Выбрать главу

Слава не стал задавать вопросов, почему именно куст. Он правильно догадался, что от тех сил, которые давно за ней охотились, надежнее всего было прятать ее именно в таком обличии, а чтобы он уж точно не прошел мимо — поместить ее именно в том месте, где она иногда поджидала его с работы. Он побежал домой, схватил с балкона лопату и большой пустой горшок от сдохшего лимона, осторожно выкопал куст, насыпал сухой земли и отнес наверх, приговаривая про себя Бог весть откуда всплывшее в памяти: “Whose woods these are I think I know” — и действительно знал.

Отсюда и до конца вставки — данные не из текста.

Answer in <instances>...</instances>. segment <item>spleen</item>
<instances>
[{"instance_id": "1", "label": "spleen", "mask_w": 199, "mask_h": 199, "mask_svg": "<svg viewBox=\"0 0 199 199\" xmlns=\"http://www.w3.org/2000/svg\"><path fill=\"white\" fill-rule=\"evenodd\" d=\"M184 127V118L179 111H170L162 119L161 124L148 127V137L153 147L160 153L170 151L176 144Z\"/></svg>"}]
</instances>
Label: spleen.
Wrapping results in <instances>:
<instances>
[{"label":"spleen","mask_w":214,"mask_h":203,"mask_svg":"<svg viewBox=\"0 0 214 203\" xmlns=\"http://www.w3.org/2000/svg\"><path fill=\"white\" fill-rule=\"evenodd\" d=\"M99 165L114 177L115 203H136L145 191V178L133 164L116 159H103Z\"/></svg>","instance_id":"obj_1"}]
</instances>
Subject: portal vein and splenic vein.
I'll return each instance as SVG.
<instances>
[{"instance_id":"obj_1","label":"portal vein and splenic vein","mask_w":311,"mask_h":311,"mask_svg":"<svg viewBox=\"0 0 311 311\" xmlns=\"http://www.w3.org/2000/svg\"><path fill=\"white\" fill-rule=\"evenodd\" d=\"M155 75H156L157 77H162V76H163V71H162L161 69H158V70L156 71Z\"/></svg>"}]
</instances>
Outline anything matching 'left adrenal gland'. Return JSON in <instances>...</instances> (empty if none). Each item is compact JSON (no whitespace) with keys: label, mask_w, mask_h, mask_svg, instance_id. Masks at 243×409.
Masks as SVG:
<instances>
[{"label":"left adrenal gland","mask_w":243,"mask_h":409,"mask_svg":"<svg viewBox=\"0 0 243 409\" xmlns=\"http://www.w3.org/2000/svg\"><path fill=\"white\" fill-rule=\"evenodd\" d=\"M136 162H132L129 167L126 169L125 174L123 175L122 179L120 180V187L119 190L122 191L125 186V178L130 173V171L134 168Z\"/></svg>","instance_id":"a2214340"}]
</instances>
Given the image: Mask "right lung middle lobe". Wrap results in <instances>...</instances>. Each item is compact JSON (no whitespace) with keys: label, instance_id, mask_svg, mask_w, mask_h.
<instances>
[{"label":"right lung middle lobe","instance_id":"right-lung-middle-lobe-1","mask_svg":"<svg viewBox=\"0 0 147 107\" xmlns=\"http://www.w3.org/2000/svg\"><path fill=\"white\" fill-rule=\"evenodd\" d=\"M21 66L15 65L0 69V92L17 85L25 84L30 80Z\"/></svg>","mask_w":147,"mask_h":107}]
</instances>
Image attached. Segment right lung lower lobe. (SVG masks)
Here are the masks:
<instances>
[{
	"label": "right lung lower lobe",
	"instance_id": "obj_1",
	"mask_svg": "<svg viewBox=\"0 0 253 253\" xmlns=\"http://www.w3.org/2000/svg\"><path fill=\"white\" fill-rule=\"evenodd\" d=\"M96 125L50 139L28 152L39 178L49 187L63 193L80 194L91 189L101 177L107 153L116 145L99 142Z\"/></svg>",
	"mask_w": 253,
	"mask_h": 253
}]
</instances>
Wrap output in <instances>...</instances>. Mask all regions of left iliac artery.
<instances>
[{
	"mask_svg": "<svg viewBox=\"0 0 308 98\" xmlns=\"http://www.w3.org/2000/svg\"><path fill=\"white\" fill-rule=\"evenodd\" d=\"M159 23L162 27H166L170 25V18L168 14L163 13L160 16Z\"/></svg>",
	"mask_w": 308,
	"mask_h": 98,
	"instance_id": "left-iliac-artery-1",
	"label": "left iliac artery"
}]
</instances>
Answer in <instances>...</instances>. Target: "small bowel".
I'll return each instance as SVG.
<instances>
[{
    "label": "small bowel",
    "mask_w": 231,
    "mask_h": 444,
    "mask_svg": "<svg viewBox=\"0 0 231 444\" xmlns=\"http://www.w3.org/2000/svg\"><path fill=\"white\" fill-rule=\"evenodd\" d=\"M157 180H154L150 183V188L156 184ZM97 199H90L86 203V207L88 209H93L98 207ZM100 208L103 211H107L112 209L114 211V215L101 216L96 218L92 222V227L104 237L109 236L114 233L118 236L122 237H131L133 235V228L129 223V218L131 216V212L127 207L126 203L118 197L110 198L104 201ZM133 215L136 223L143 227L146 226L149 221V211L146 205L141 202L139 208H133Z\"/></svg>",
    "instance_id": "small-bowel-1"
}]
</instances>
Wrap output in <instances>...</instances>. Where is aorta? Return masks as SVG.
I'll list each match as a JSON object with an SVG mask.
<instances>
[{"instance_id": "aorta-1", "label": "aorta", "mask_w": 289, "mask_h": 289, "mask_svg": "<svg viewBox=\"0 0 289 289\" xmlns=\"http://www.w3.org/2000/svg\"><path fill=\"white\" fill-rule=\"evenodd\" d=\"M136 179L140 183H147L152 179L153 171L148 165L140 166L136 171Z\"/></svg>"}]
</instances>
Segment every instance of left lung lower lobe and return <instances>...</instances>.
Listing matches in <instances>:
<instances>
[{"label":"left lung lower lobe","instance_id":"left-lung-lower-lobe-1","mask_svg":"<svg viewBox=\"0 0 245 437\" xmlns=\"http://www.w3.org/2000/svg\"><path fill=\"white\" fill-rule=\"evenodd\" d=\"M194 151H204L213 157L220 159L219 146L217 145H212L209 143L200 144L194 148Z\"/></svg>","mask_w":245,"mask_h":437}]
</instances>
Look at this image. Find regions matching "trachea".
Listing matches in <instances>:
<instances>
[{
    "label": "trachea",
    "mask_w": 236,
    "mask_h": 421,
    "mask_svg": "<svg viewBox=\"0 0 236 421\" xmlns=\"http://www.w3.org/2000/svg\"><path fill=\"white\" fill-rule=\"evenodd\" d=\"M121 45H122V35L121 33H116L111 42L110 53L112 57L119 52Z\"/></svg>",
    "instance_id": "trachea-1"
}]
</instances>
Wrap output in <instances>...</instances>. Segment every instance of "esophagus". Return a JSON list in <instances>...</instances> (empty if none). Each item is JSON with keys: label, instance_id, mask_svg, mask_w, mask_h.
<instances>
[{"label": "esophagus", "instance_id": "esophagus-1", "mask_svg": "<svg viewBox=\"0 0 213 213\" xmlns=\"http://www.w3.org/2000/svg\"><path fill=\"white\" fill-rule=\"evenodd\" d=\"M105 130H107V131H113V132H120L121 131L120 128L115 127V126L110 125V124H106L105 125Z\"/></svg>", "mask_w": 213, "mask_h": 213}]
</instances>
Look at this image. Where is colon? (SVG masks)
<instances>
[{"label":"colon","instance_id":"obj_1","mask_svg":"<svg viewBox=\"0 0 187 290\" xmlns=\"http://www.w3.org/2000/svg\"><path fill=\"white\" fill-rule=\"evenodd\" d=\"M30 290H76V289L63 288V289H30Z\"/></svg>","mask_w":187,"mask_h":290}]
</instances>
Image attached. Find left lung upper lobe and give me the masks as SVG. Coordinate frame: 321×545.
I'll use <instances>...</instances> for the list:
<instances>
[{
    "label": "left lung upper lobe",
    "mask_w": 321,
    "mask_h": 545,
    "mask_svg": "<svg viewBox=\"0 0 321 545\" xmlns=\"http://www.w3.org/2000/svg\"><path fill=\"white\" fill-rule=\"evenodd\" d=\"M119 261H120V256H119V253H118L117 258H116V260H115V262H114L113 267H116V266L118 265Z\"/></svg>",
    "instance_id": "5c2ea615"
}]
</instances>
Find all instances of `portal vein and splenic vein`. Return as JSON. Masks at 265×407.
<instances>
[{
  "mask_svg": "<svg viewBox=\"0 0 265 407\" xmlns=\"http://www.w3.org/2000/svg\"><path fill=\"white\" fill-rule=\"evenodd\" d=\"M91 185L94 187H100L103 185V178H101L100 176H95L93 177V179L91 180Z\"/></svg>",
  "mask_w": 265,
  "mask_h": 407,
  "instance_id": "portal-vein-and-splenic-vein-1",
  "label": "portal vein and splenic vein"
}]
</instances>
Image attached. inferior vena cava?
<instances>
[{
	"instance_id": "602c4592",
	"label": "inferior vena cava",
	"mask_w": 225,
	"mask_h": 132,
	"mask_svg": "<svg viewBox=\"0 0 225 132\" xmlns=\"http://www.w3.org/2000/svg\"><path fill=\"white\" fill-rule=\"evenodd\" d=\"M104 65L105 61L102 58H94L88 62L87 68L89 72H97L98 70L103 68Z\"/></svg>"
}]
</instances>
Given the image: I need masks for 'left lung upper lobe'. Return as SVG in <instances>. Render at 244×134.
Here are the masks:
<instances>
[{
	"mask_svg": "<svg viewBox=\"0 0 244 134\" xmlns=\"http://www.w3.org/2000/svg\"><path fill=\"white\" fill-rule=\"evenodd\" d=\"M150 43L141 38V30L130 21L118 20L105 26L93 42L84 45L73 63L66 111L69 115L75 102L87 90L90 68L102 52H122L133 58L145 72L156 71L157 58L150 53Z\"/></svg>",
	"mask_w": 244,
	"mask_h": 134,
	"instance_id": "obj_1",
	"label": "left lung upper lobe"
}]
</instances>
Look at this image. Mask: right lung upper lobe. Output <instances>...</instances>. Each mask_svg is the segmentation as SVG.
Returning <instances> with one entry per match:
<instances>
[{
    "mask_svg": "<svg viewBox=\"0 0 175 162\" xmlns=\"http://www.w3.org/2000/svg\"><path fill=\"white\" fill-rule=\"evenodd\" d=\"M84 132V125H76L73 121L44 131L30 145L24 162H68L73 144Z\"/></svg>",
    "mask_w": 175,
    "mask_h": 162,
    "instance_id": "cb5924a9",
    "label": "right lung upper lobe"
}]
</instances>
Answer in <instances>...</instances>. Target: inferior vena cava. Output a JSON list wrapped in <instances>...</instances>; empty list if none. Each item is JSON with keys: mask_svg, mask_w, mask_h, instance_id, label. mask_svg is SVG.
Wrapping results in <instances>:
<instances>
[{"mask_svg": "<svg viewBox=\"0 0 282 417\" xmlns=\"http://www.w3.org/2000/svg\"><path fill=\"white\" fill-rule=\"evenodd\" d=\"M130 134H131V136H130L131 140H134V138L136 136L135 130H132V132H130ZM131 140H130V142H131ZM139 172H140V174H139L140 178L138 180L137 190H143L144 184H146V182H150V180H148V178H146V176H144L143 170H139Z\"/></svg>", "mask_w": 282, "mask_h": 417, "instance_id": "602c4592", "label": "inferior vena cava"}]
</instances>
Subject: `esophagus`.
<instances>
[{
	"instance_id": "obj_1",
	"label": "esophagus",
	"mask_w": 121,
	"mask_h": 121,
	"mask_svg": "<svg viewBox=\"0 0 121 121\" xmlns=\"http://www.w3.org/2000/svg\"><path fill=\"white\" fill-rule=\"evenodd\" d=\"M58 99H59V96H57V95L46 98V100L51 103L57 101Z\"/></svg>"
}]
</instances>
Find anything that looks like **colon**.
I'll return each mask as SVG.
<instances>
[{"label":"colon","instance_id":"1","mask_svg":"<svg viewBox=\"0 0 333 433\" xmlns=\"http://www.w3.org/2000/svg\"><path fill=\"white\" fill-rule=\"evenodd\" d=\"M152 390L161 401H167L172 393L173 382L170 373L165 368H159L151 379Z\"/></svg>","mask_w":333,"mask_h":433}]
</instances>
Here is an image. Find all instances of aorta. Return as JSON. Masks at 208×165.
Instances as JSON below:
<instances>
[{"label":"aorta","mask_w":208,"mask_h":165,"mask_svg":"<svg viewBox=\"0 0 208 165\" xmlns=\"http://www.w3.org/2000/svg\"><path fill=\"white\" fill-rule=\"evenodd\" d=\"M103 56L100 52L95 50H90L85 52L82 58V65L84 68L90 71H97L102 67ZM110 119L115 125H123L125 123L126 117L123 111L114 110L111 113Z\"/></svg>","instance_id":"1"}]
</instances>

На похоронах Слава был удивительно спокоен. Пришло очень много народу, в том числе тех, кого он вообще не знал, тех, кто никогда ее не видел и только читал «Хронику выздоровления», как она назвала этот блог, даже не допуская иного исхода. Все были уверены, что Слава просто не понимает происшедшего, потому что если даже они, никогда ее не видевшие, так ее полюбили, — что должен чувствовать человек, который с ней прожил пять лет? Но никому и в голову не приходило, что этот человек получил дар, что ему предоставили утешение, что Господь не бросает своих и перевел Аню в ту форму существования, в которой ее никто не найдет, а Слава будет все понимать. Нельзя сказать, чтобы никто раньше не догадывался о такой возможности. В фильме «Фонтан» жену героя уже превращали в дерево, чтобы увезти на другую планету и там спасти. Но там дерево было скучное, безэмоциональное и почти не разговаривающее, потому что Даррен Аронофски все-таки не бог.

А здесь у куста было то же всегда радостное и слегка при этом виноватое выражение, которого Слава не встречал больше ни у кого, и даже заниматься она продолжала более или менее тем же. К Славе приходили друзья, и он был, разумеется, не дурак, чтобы сразу объяснять новое положение вещей, он просто говорил, что сидеть одному невыносимо, заводить собаку обременительно, поэтому он завел себе куст. И друзья хорошо его понимали, и это их дополнительно сплачивало, так что вокруг его горя образовались до конца года две пары, трудно сказать, насколько богоугодные, но у одной из них запросто мог родиться гений, а у другой как раз такой идиот, чтобы жизнь не казалась гению медом и у него был стимул творить.

Слава оставался на службе, и периодически ему приходилось выезжать в командировки. Он был не таким одаренным агентом, как Аня, но тоже ценным, и как минимум раз в месяц начальство отправляло его в дальние поездки, а иногда ему самому приходила странная фантазия посмотреть Иссык-Куль, и на службе не возражали — человек пострадал, надо развеяться. На время отлучек он оставлял кусту механическую поилку, то есть поливалку, которая дозированно вливала ему витаминную воду. Правда, в ноябре он все равно облетел, но Слава этого ждал и не огорчился. А весной случилось возрождение, как и положено, и Слава окончательно уверился, что их затея удалась: теперь ее догнать не могли.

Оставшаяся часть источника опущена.